Figure 7.7 and 7.8 are showed as follows in Loring Tu's An Introduction to manifolds:
However, I cannot understand why $\mathbb RP^2$ cannot be embedded as a submanifold of $\mathbb R^3$. The the orientation of the boundary of Fig7.7 and Fig 7.8 seems not the same, how do they relate to each other? I would appreciate it if someone could explain this for me.
On
I think it is easier to see it if, instead of an equator, you remove a square from $S^2$, identifying the opposite sides (which will have opposite orientations). This is what you see in figure 7.8. The double arrows correspond to a pair of opposite sides of the square and the single ones to the other pair. When you identify them, you end up with the last figure in 7.8, which shows that you necessarily have self intersections (all the points on the vertical segments are double)

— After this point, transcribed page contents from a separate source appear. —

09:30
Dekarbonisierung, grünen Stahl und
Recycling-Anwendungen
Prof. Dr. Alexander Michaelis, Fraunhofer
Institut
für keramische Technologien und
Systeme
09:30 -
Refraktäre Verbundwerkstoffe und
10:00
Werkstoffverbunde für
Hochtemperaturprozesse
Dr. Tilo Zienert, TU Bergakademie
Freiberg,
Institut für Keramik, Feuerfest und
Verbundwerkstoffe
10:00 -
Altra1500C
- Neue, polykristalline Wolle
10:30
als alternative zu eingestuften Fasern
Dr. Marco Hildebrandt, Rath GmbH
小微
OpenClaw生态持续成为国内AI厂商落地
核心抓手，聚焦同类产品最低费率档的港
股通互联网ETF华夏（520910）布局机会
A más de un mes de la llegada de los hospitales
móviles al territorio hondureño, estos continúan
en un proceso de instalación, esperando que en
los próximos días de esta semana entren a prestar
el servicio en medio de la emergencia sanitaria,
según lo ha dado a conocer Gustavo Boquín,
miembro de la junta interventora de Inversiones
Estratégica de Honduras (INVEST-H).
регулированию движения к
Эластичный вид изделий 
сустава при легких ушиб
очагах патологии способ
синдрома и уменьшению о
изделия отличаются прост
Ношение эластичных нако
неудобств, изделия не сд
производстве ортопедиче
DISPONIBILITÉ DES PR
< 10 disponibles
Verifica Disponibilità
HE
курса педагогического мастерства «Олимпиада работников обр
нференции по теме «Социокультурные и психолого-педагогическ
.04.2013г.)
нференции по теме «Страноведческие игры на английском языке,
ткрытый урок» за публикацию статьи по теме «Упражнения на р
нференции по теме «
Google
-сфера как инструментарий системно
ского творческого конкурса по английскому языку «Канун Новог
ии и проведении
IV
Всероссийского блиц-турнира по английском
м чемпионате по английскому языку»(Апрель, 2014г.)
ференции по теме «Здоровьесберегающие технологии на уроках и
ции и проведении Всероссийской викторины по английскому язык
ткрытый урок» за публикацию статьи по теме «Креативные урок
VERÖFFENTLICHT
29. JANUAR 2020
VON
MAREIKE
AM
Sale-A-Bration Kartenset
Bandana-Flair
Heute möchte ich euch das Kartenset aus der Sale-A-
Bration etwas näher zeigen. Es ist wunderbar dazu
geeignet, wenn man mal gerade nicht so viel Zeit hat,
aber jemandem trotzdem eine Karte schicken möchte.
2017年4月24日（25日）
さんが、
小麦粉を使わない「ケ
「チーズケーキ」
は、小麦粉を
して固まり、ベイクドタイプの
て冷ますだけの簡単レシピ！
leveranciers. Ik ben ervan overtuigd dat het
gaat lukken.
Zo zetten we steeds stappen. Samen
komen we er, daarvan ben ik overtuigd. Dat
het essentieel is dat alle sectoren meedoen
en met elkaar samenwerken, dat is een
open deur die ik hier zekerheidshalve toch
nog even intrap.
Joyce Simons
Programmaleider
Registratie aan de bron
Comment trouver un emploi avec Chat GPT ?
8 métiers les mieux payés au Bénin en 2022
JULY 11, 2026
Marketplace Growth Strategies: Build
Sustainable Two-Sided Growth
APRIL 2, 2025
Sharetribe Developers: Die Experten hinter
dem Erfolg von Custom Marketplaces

In the first of the four subfigures of Figure 7.8, the author has taken the liberty of breaking the boundary of the disc into four segments instead of just two, and has labelled how to identify those four segments in pairs. But if you compare that with the identifications shown in Figure 7.7, you'll see that what actually happens in both cases is that each point on the circle is identified with the antipodally opposite point of the circle. So the identifications in Figure 7.7 and the first subfigure of 7.8 are really identical, hence both yield $\mathbb RP^2$.
What happens in the next three subfigures of Figure 7.8, though, is that certain additional identifications are taking place in order to get a map into $\mathbb R^3$: besides the antipodally opposite 2-to-1 A,C identification, and the antipodally opposite 2-to-1 B,D identification, the remaining points on the circle are identified 4-to-1. That means that the induced map $\mathbb R P^2 \to \mathbb R^3$ has certain 2-to-1 identifications and hence is not injective.
But that only raises the question: Why isn't there some other continuous function $\mathbb R P^2 \to \mathbb R^3$ which is injective? Well, there isn't any such function. Proving it takes some substantial work in algebraic topology, and it's not immediately obvious how to prove it. But that's really beyond the scope of your question.